Phase 1: Discussion and commitment by the Shareholders.  In this phase the owner family and/or board provides a briefing on succession and an analysis of possible scenarios with the shareholders.  A shareholder workshop is held to strategize about the future and design succession processes.  The result is the creation of an ideal successor profile based on strategic goals, values, and desired competencies.

Phase 2: Candidate Selection. In this phase a list of suitable internal and external candidates is identified and evaluated.  This progresses to a short-listing and obtaining references for a select group of qualified candidates.  The desired outcome is agreement on one or two finalists and contract negotiations with the chosen successor.

Phase 3: Integration and Development of the Successor. Once a candidate is selected an agenda for the first six to 12 months is established and the top management team is selected.  After 12 months, a 360˚ feedback is conducted and, if needed, a development plan is made to meet strategic and business targets after roughly two years. This leads to a discussion and decision about renewing the CEO’s contract t when due.

The process is a highly personal one. As one of the subject companies explained,

“When we get someone in, we accompany him like a personal scout,” one family CEO explained. “A director or board member introduces him, helps him, and talks to him regularly. The know-how is transferred personally.”[6]

Issues to consider.
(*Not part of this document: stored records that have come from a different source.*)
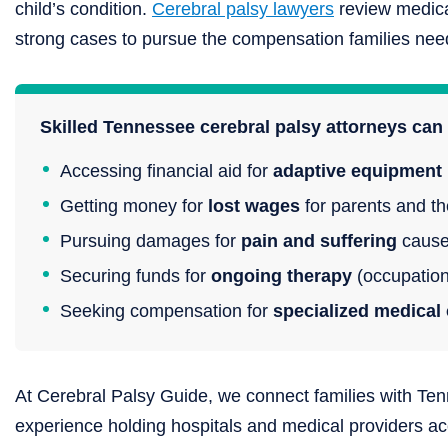
child’s condition.
Cerebral palsy lawyers
review medical
strong cases to pursue the compensation families need 
Skilled Tennessee cerebral palsy attorneys can 
Accessing financial aid for
adaptive equipment
Getting money for
lost wages
for parents and the
Pursuing damages for
pain and suffering
caused
Securing funds for
ongoing therapy
(occupation
Seeking compensation for
specialized medical 
At Cerebral Palsy Guide, we connect families with Ten
experience holding hospitals and medical providers a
If your company does not have a formal process it should consider creating one. In the subject companies some did find new leadership through inspiration or chance. However the research showed that CEO appointments were far more successful when they followed a disciplined search involving multiple candidates. What does this mean to a company preparing to hand off the CEO role to a son of the current CEO?  Help the son through the process outlined. Further, it is not a bad idea to have a second candidate or to be ready to search for one should the son not succeed in the role.  Too many retirement nest eggs, depending on the sale of the company to the son or daughter, disappear because of poor succession planning.

Conclusion

The conclusion of the researchers is that not-with-standing the minefield leadership decisions can be, a family business can thrive for generations if they establish good governance, preserve family gravity, identify and develop high-potential executives within the family and outside it, and bring the right discipline to their CEO succession and integration processes.  Other research by Ernst & Young, the Family Business Network, and Credit Suisse shows that large, long-standing, publicly traded family businesses grow faster than nonfamily companies, are more resilient, and outperform market returns by several percentage points. There is no reason why smaller non-publicly traded companies cannot mirror similar results if they apply the same disciplines.  Part of the question business owners have to answer is to determine what the horizon of their vision for their company will be. This is not an easy question.  It deals with issues of ultimate contribution and is determined by the degree to which owners are willing to grow their own capacity as leaders.

[1] Claudio Fernández-Aráos, Sonny Iqbal, and Jörg Ritter. “Leadership Lessons from Great Family Businesses” Harvard Business Review. April 2015: 82-88.

[2] Fernández-Aráos, Iqbal, and Ritter, 85.

[3] Fernández-Aráos, Iqbal, and Ritter, 86.

[4] Patrick Lencioni. The Advantage (San Francisco, CA: Jossey-Bass, 2012). Lencioni’s discussion of clarity in values and communication is must read for all family owned and controlled businesses.

[5] Fernández-Aráos, Iqbal, and Ritter, 87.

[6] Fernández-Aráos, Iqbal, and Ritter, 88.